### Data for this task

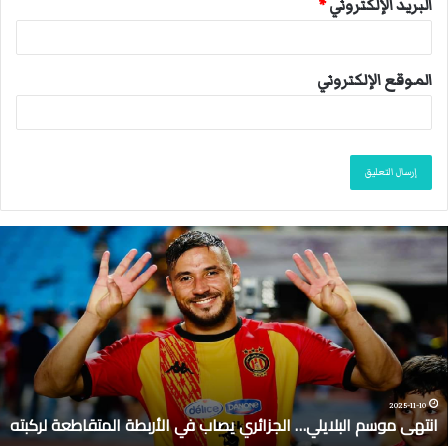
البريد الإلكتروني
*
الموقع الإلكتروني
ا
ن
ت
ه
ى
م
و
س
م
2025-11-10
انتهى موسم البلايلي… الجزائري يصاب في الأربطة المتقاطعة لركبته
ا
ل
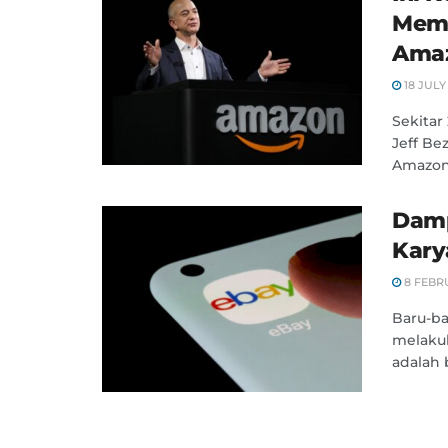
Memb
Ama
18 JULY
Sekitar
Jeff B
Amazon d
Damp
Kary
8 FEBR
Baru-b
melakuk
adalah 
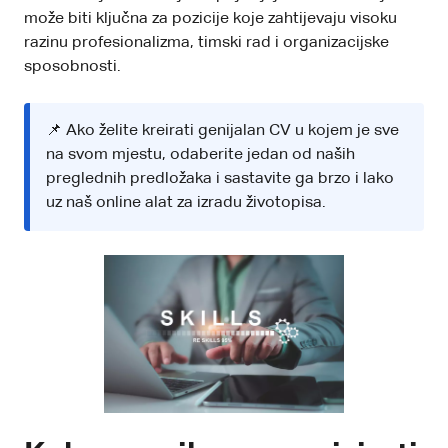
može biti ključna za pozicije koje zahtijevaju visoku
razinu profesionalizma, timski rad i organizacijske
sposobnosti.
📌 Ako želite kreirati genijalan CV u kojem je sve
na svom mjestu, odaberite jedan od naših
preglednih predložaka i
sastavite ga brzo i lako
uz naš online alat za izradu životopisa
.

######

■ What you will do
Please return every line in the data that includes the string "الإلكتروني".

■ Task result
البريد الإلكتروني
الموقع الإلكتروني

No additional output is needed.